5.10 Lab: Scraping web data behind web forms

5.10.1 Using RSelenium

The most difficult scenario for web scraping is when data is hidden behind multiple pages that can only be accessed entering information into web forms. There are a few approaches that might work in these cases, with varying degree of difficulty and reliability. Selenium is a suitable method in many cases.

Selenium automates web browsing sessions, and was originally designed for testing purposes. You can simulate clicks, enter information into web forms, add some waiting time between clicks, etc.

To learn how it works, we will scrape the website Monitor Legislativo, which provides information about the candidates in the recent Venezuelan legislative elections.

url <- 'https://www.bundestag.de/abgeordnete/'

As you can see, the information we want to scrape is hidden behind these two selectors. Let’s see how we can use Selenium to scrape it.

The first step is to (install and) load the two packages associated to RSelenium. Then, we will start a headless browser running in the background.

#install.packages("RSelenium")
library(RSelenium)
library(wdman)
library(rvest)
library(stringr)
library(tidyverse)

server <- phantomjs(port=5000L)
browser <- remoteDriver(browserName = "phantomjs", port=5000L)

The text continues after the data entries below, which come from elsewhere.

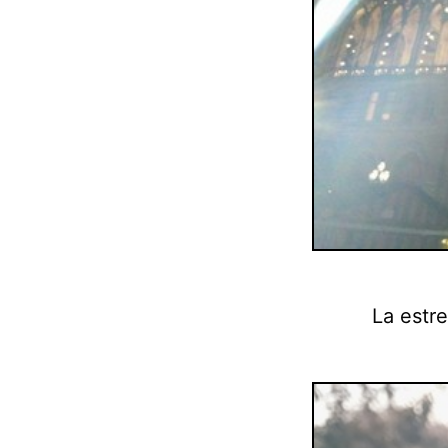
La estre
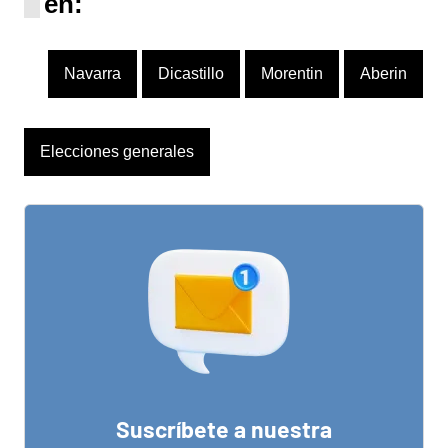
en:
Navarra
Dicastillo
Morentin
Aberin
Elecciones generales
Suscríbete a nuestra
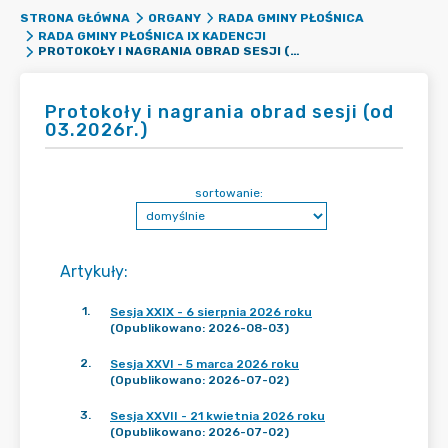
STRONA GŁÓWNA
ORGANY
RADA GMINY PŁOŚNICA
RADA GMINY PŁOŚNICA IX KADENCJI
PROTOKOŁY I NAGRANIA OBRAD SESJI (OD 03.2026R.)
Protokoły i nagrania obrad sesji (od
03.2026r.)
sortowanie:
Artykuły
:
1
.
Sesja XXIX - 6 sierpnia 2026 roku
(Opublikowano: 2026-08-03)
2
.
Sesja XXVI - 5 marca 2026 roku
(Opublikowano: 2026-07-02)
3
.
Sesja XXVII - 21 kwietnia 2026 roku
(Opublikowano: 2026-07-02)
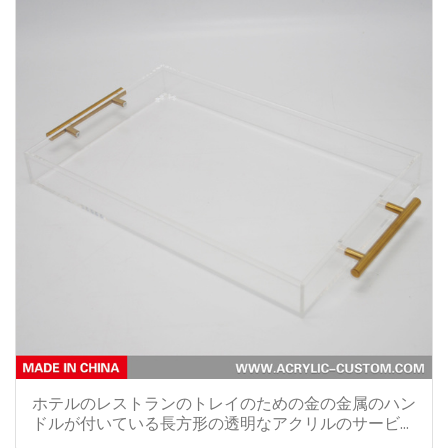
ホテルのレストランのトレイのための金の金属のハン
ドルが付いている長方形の透明なアクリルのサービン
グトレイ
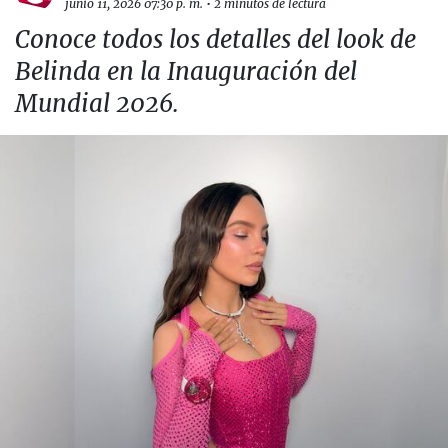
junio 11, 2026 07:30 p. m.
•
2 minutos de lectura
Conoce todos los detalles del look de
Belinda en la Inauguración del
Mundial 2026.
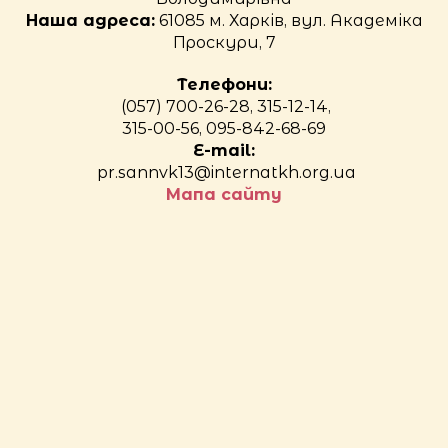
Наша адреса:
61085 м. Харків, вул. Академіка
Проскури, 7
Телефони:
(057) 700-26-28, 315-12-14,
315-00-56, 095-842-68-69
E-mail:
pr.sannvk13@internatkh.org.ua
Мапа сайту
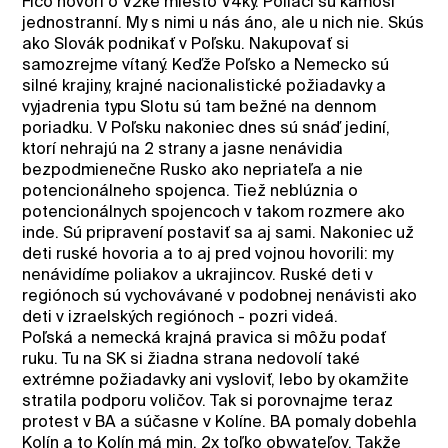
Fico hovorí o V2ke miesto V4ky. Poliaci sú kamoši
jednostranní. My s nimi u nás áno, ale u nich nie. Skús
ako Slovák podnikať v Poľsku. Nakupovať si
samozrejme vítaný. Keďže Poľsko a Nemecko sú
silné krajiny, krajné nacionalistické požiadavky a
vyjadrenia typu Slotu sú tam bežné na dennom
poriadku. V Poľsku nakoniec dnes sú snáď jediní,
ktorí nehrajú na 2 strany a jasne nenávidia
bezpodmienečne Rusko ako nepriateľa a nie
potencionálneho spojenca. Tiež neblúznia o
potencionálnych spojencoch v takom rozmere ako
inde. Sú pripravení postaviť sa aj sami. Nakoniec už
deti ruské hovoria a to aj pred vojnou hovorili: my
nenávidíme poliakov a ukrajincov. Ruské deti v
regiónoch sú vychovávané v podobnej nenávisti ako
deti v izraelských regiónoch - pozri videá.
Poľská a nemecká krajná pravica si môžu podať
ruku. Tu na SK si žiadna strana nedovolí také
extrémne požiadavky ani vysloviť, lebo by okamžite
stratila podporu voličov. Tak si porovnajme teraz
protest v BA a súčasne v Kolíne. BA pomaly dobehla
Kolín a to Kolín má min. 2x toľko obyvateľov. Takže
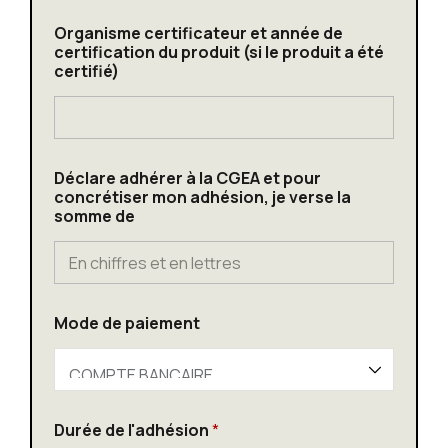
c
Organisme certificateur et année de
e
certification du produit (si le produit a été
r
certifié)
t
i
f
i
c
a
Déclare adhérer à la CGEA et pour
t
concrétiser mon adhésion, je verse la
i
somme de
o
n
S
t
a
t
Mode de paiement
u
t
A
d
r
Durée de l'adhésion
*
e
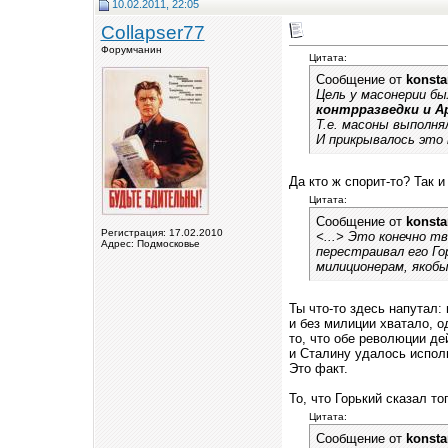
10.02.2011, 22:05
Collapser77
Форумчанин
Цитата:
Сообщение от
konsta
Цель у масонерии бы
контрразведки и А
Т.е. масоны выполня
И прикрывалось это 
Да кто ж спорит-то? Так и
Цитата:
Сообщение от
konsta
Регистрация: 17.02.2010
<...> Это конечно т
Адрес: Подмосковье
перестраивал его Го
милиционерам, якобы
Ты что-то здесь напутал
и без милиции хватало, од
то, что обе революции д
и Сталину удалось исполь
Это факт.
То, что Горький сказал 
Цитата:
Сообщение от
konsta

Note that you may need to change the server port. Now we can open an instance of PhantomJS and navigate to the URL

browser$open() # start browser
browser$navigate(url) # navigate to url

Here’s how we would check that it worked:

src <- browser$getPageSource() # get html code of website
substr(src, 1, 1000) # show first 1000 characters

Using the code below we can see what the website looks like at any time by taking screenshots. This will become very useful as we start playing with the web form.

browser$screenshot(display=TRUE) # take/display screenshot

Let’s assume we want to get a list of members of the parliament. As it happens on the website https://www.bundestag.de/abgeordnete/ there is a button to display a list on the right. First we inspect the code of the website to identify how we can access this button. It turns out the class of the respective element is bt-link-list and we can use it to access the button. We do this below and push the button.

First, we identify the selector for this buttonWe use RSelenium to click this button.

# find button
browser <- browser$findElement(using = 'class', "bt-link-list")
browser$clickElement() # click button
browser$screenshot(display=TRUE) # show website after click

That seemed to work! Now we can get the source code of the html website:

# Download source code
content <- browser$getPageSource()[[1]] # get html of page
html <- read_html(content) # reading the html code into memory

# Get list of all entries (Inspect/untersucht > copy > selector)
# li = list elements
list <- html %>% 
    html_nodes('#bt-collapse-525246 > div.bt-slider-list-view.row.row-no-padding > div > ul > li')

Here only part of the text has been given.